The target audience for our Wordpress documentation is Casual Internet Users.
At the bottom of every Wordpress article, there should be 1 main CTA. The purpose of these articles should be to push new viewers to either:
- Build our tech (linking them to the Sphinx documenation)
- Join us (linking them to the volunteer application page)
- Donate (linking them to the donate page)
Wiki
Mediawiki holds our volunteers's work logs and any other documentation that does not fit into Sphinx or Wordpress.

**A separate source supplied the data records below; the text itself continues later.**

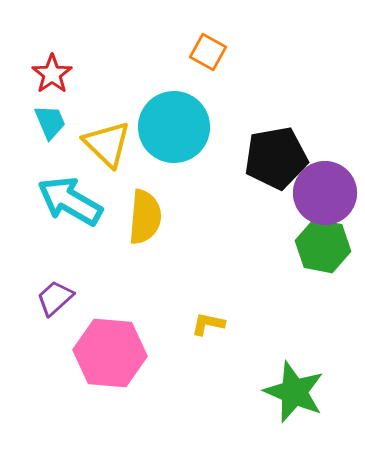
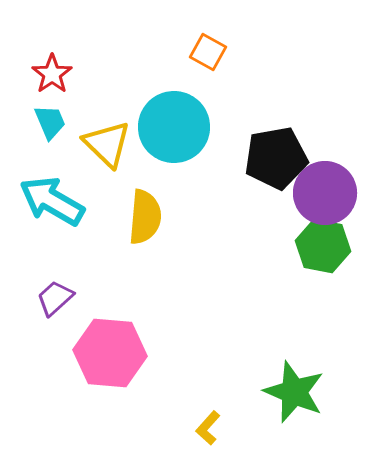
cyan arrow: moved 18 px left
yellow L-shape: moved 104 px down; rotated 60 degrees counterclockwise
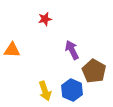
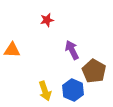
red star: moved 2 px right, 1 px down
blue hexagon: moved 1 px right
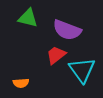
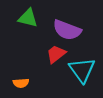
red trapezoid: moved 1 px up
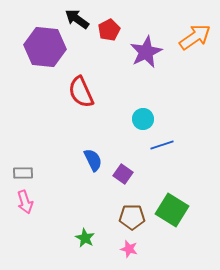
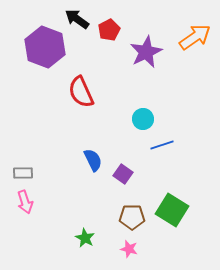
purple hexagon: rotated 15 degrees clockwise
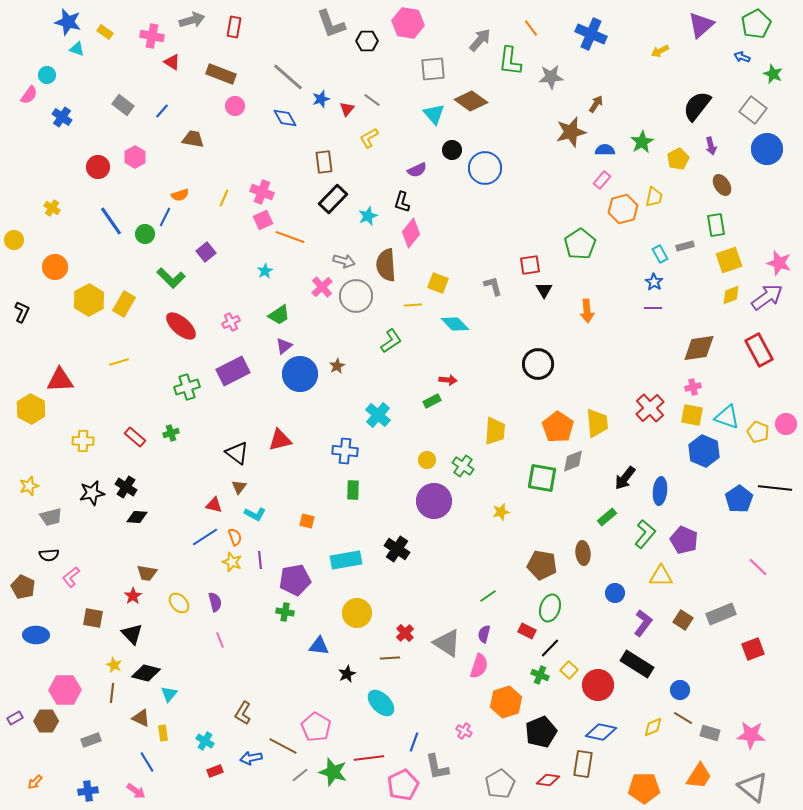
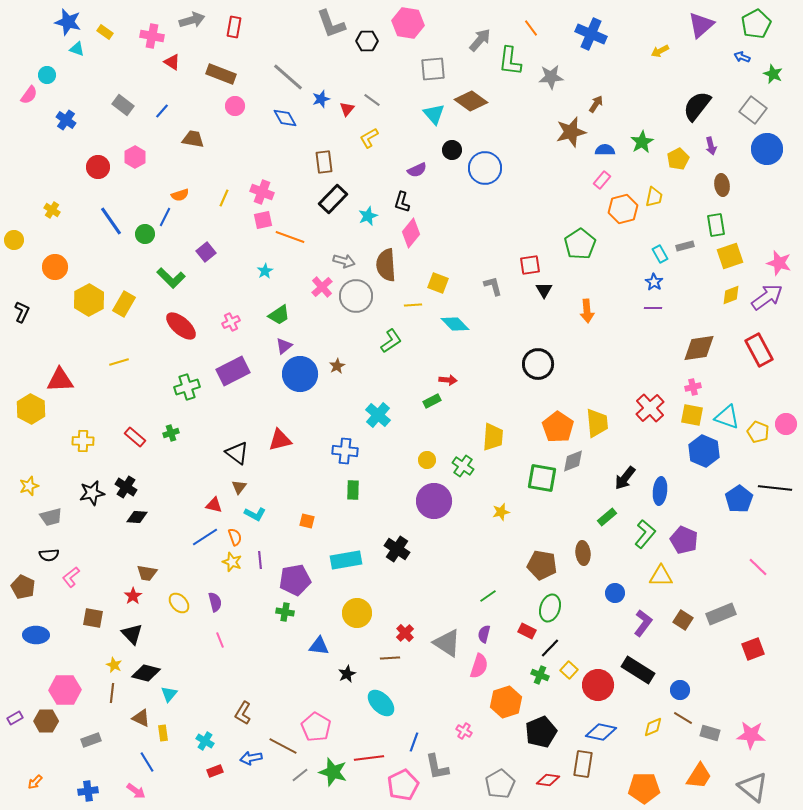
blue cross at (62, 117): moved 4 px right, 3 px down
brown ellipse at (722, 185): rotated 25 degrees clockwise
yellow cross at (52, 208): moved 2 px down
pink square at (263, 220): rotated 12 degrees clockwise
yellow square at (729, 260): moved 1 px right, 4 px up
yellow trapezoid at (495, 431): moved 2 px left, 6 px down
black rectangle at (637, 664): moved 1 px right, 6 px down
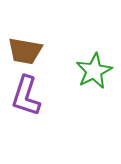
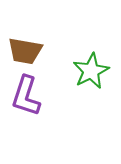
green star: moved 3 px left
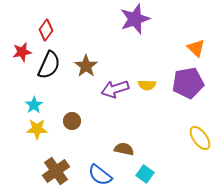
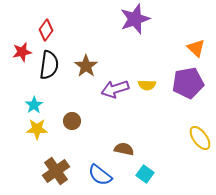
black semicircle: rotated 16 degrees counterclockwise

The purpose of the documentation on the Wiki is to provide a chaotic space for you to write anything and everything describing your work at Eco-Libre. Be verbose. Don't try to make it clean or polished. Use this space to write your thoughts, ideas, mistakes, and journey. Eventually, once you reach a major milestone (or catastrophic failure and need to change course), you can collect your thoughts from the wiki and write an article for the wordpress site.
The target audience for our Wiki documentation is other Eco-Libre volunteers.
Do not use the wiki as a place to write polished how-to guides (wordpress) or formal build documentation (sphinx). Just use it as a dumping ground as you iterate.
There is no such thing as publishing your findings too early on the wiki. Just puke unrefined information onto it as you make progress. The more verbose you are (in both your successes and your failures), the more you're likely to help someone who comes after you.